Why Django, Why?

March 12, 2021, 3 p.m.

One year ago, I was riding pretty high. Well, at least website wise. I'd successfully migrated my old Wordpress site from Bluehost to my Synology Diskstation. It was a little painful at first, but eventually I was able to successfully serve my own website from my own home.

There were some initial tradeoffs during that initial process of course. I wasn't able to peform a total rebuild in Django as I'd intended, due to the NAS being more configured for Wordpress hosting and any alterations to the serving configs could be wiped out by an update. So I settled for Wordpress for my own site, and was still able to install and use Python/Django for some side projects. Things were pretty great.

Then one morning, I was greeted in my office with the dreaded "System Crash" beeps. My volume had crashed, and I'd lost all my site data on the NAS. And I thought, "Aha, lesson learned: always backup your ish." Thankfully I had my Bluehost Wordpress backup, as well as some project stuff in git and was able to rebuild with minimal data loss. And I conigured a pretty thorough redundant backup system to prevent another such loss.

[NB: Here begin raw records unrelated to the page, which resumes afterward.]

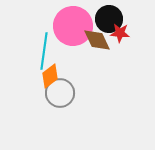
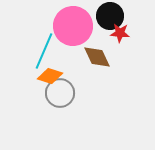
black circle: moved 1 px right, 3 px up
brown diamond: moved 17 px down
cyan line: rotated 15 degrees clockwise
orange diamond: rotated 55 degrees clockwise
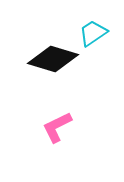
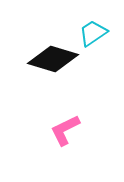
pink L-shape: moved 8 px right, 3 px down
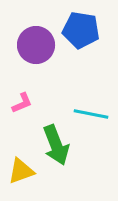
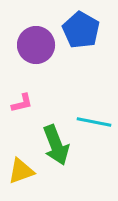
blue pentagon: rotated 21 degrees clockwise
pink L-shape: rotated 10 degrees clockwise
cyan line: moved 3 px right, 8 px down
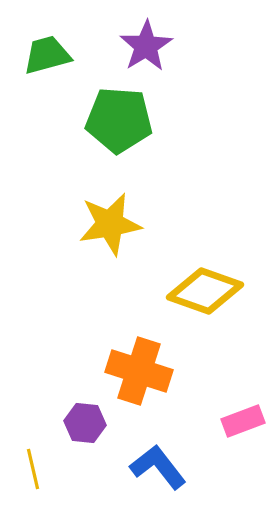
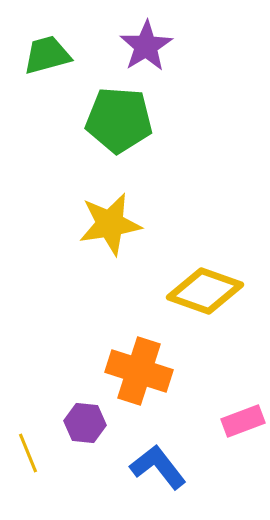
yellow line: moved 5 px left, 16 px up; rotated 9 degrees counterclockwise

I did say *pretty* thorough, because of course it happened again. And I found I hadn't redundantly back-ed up everything. So my next lesson was, "Just because you can serve things on from a home NAS doesn't mean you should." It's simply not optimized for web hosting, installing packages was a pain, and I suppose there's no telling whether the crashes were just fate, or malicious. In any event, I swam for the open waters of Digital Ocean.

And it's been pretty good so far. Setting up a Django site was a breeze, and it sure feels nice to be free from the structures of Synology and bloat of Wordpress. Obviously it's a work in progress: the design so far is bare HTML and restoring and re-routing my old posts will be a bit of an adventure. But I'm looking forward to it!